Question:
A particle of mass m executes simple harmonic motion with amplitude a and frequency v. The average kinetic energy during its motion from the position of equilibrium to the end is?
Problem:
For trying to find the answer I used integration to find the average value of the velocity as time dependent function
$$\frac{1}{2}mv^2=\frac{1}{2}mA^2\omega^2\cos^2{\omega t},$$
from $0$ to $\frac{\pi}{2\omega}$, I am getting $\pi^2ma^2\nu^2$, which is correct.

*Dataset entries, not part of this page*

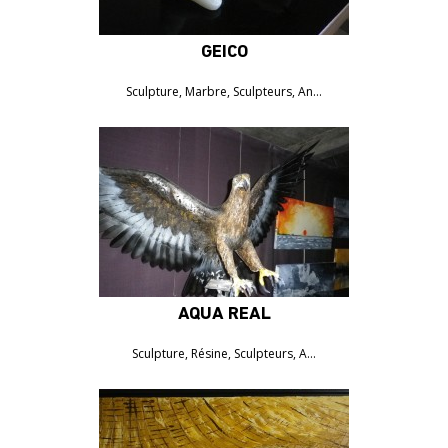
GEICO
Sculpture, Marbre, Sculpteurs, An…
AQUA RÉAL
Sculpture, Résine, Sculpteurs, A…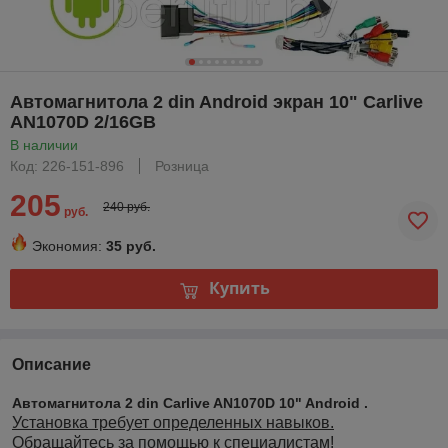
Автомагнитола 2 din Android экран 10" Carlive
AN1070D 2/16GB
В наличии
Код: 226-151-896
Розница
205
240 руб.
руб.
Экономия:
35 руб.
Купить
Описание
Автомагнитола 2 din Carlive AN1070D 10" Android .
Установка требует определенных навыков.
Обращайтесь за помощью к специалистам!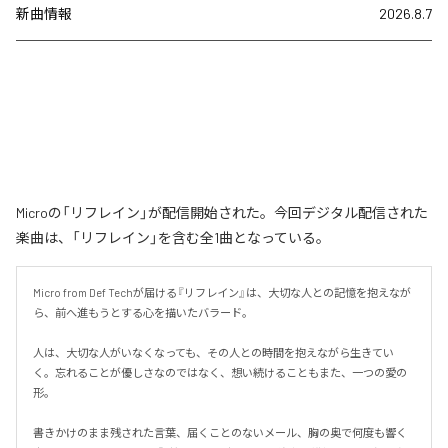
新曲情報
2026.8.7
Microの「リフレイン」が配信開始された。今回デジタル配信された
楽曲は、「リフレイン」を含む全1曲となっている。
Micro from Def Techが届ける『リフレイン』は、大切な人との記憶を抱えなが
ら、前へ進もうとする心を描いたバラード。

人は、大切な人がいなくなっても、その人との時間を抱えながら生きてい
く。忘れることが優しさなのではなく、想い続けることもまた、一つの愛の
形。

書きかけのまま残された言葉、届くことのないメール、胸の奥で何度も響く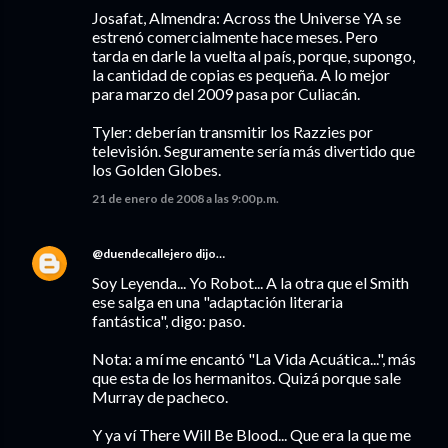
Josafat, Almendra: Across the Universe YA se
estrenó comercialmente hace meses. Pero
tarda en darle la vuelta al país, porque, supongo,
la cantidad de copias es pequeña. A lo mejor
para marzo del 2009 pasa por Culiacán.
Tyler: deberían transmitir los Razzies por
televisión. Seguramente sería más divertido que
los Golden Globes.
21 de enero de 2008 a las 9:00 p.m.
@duendecallejero
dijo…
Soy Leyenda... Yo Robot... A la otra que el Smith
ese salga en una "adaptación literaria
fantástica", digo: paso.
Nota: a mí me encantó "La Vida Acuática...", más
que esta de los hermanitos. Quizá porque sale
Murray de pacheco.
Y ya ví There Will Be Blood... Que era la que me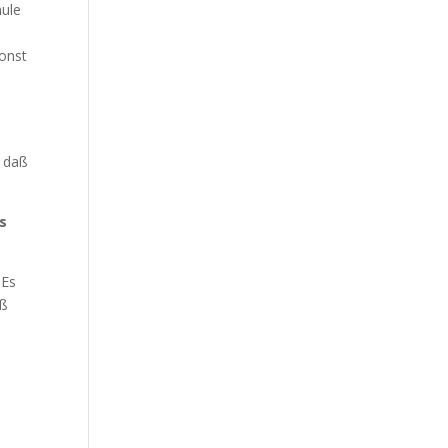
hule
sonst
d daß
s
 Es
aß
a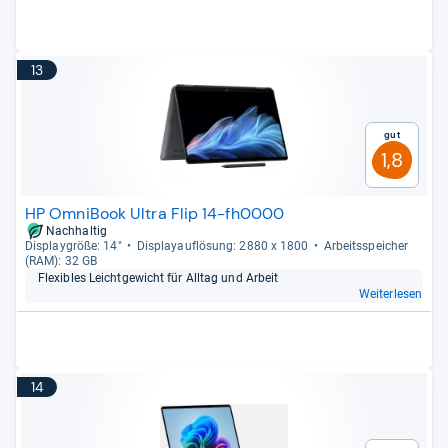
13
Gut
1,8
HP OmniBook Ultra Flip 14-fh0000
Nachhaltig
Dis­play­größe: 14"
Dis­pla­yauf­lö­sung: 2880 x 1800
Arbeitsspei­cher
(RAM): 32 GB
Fle­xibles Leicht­ge­wicht für All­tag und Arbeit
Weiterlesen
14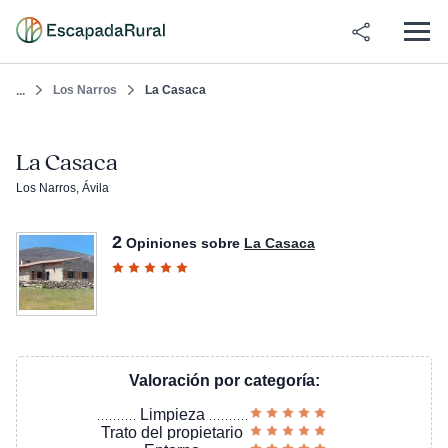
Los Narros
La Casaca
...
La Casaca
Los Narros, Ávila
2
Opiniones sobre
La Casaca
Valoración por categoría:
Limpieza
Trato del propietario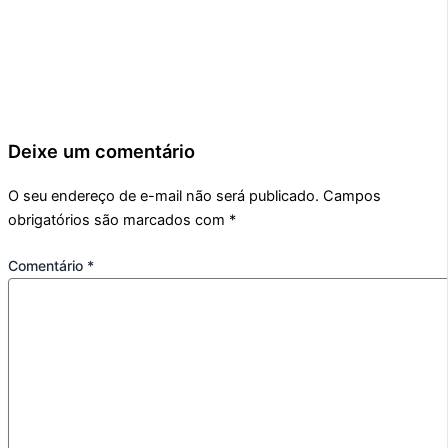
Deixe um comentário
O seu endereço de e-mail não será publicado.
Campos
obrigatórios são marcados com
*
Comentário
*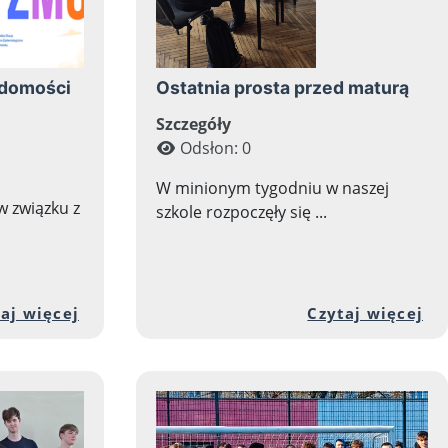
adomości
Ostatnia prosta przed maturą
Szczegóły
Odsłon: 0
W minionym tygodniu w naszej
w związku z
szkole rozpoczęły się ...
aturą!
 artykułu: Światowy Dzień Książki i Praw Autorski
Przejdź do pełnej zawartości artykułu:
Pr
aj więcej
Czytaj więcej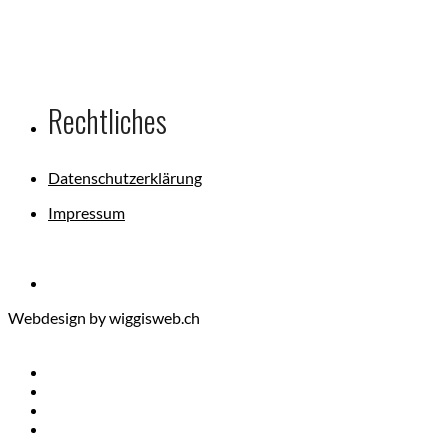
Rechtliches
Datenschutzerklärung
Impressum
Webdesign by wiggisweb.ch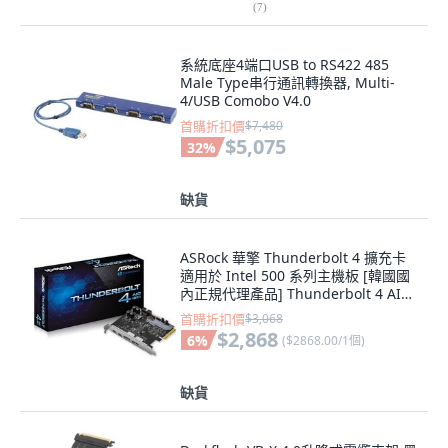
(
7
)
系統底座4端口USB to RS422 485
Male Type串行通訊轉換器, Multi-
4/USB Comobo V4.0
首購折扣價
$7,480
$5,075
32
%
缺貨
ASRock 華擎 Thunderbolt 4 擴充卡
適用於 Intel 500 系列主機板 [韓國國
內正規代理產品] Thunderbolt 4 AIC
R2.0, 1個, 4AICR2.0
首購折扣價
$3,068
$2,868
6
%
(
$2868.00/1個
)
缺貨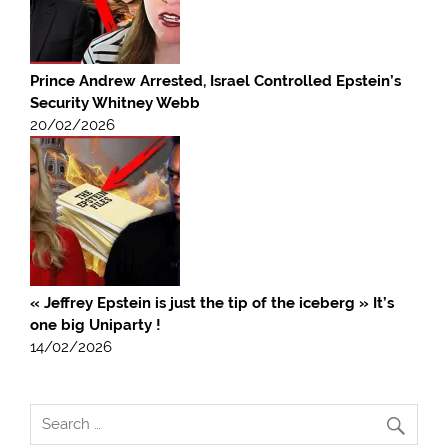
Prince Andrew Arrested, Israel Controlled Epstein’s
Security Whitney Webb
20/02/2026
« Jeffrey Epstein is just the tip of the iceberg » It’s
one big Uniparty !
14/02/2026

However when using velocity as a function of position
$$\frac{1}{2}mv^2=\frac{1}{2}mw^2(A^2-x^2)$$
from $0$ to $A$ I am getting a different answer, $\frac{1}{3}\pi^2ma^2\nu^2$.
Why is that the case?
Best Answer
Although your question is tagged "homework-and-exercises", it is clear that you are not asking us to help you get the right answer, but you are raising a side issue. So I see no problem in offering an answer.
The time-average of $\frac{1}{2}mv^2$ is indeed different from the position-average of the same quantity. There's a different weighting. Actually, any mean value might be defined to include a weighting function, but unless it is specified explicitly, we usually assume an unweighted mean. However, for continuous functions of some variable, the formula for the mean involves integrating with respect to that variable, which implies you have made some choice about the weight.
In your case, you have two obvious candidates. Imagine sampling $N$ discrete values of the kinetic energy at regular intervals of time, and averaging them by adding them up and dividing by $N$. Now imagine that you sample the $N$ values at regularly spaced positions, and again average them in the same way. You would not expect to get the same result: the particle is moving much faster through the position $x=0$, so it spends far less time around that position than around the extremities of the oscillation. The time average will emphasize the lower speeds, compared with the position average.
Explicitly we can write \begin{align*} \langle \tfrac{1}{2}mv^2 \rangle_x &= \frac{\int_0^A \left(\tfrac{1}{2}mv(x)^2\right) dx }{\int_0^A dx} \\ \text{and}\quad \langle \tfrac{1}{2}mv^2 \rangle_t &= \frac{\int_0^{\pi/2\omega} \left(\tfrac{1}{2}mv(t)^2\right) dt }{\int_0^{\pi/2\omega} dt} \end{align*} If we change variables in the first equation, using $dx = v\, dt$, we can see the weight appear explicitly $$ \langle \tfrac{1}{2}mv^2 \rangle_x = \frac{\int_0^{\pi/2\omega} v(t)\, \left(\tfrac{1}{2}mv(t)^2\right) dt }{\int_0^{\pi/2\omega} v(t)\, dt} $$ The time average is given by a similar expression, but without the $v$ weighting in the numerator and denominator. The position average has given more weight to the higher velocities. (Incidentally, if we integrate over a full period, we need to take a little more care with the sign of the weighting factor)
Either average is "correct". Which one is wanted? Well, the context of the question should really make this clear, but I would probably make the same assumption that you did, and guess that the time-average kinetic energy is likely to be more relevant.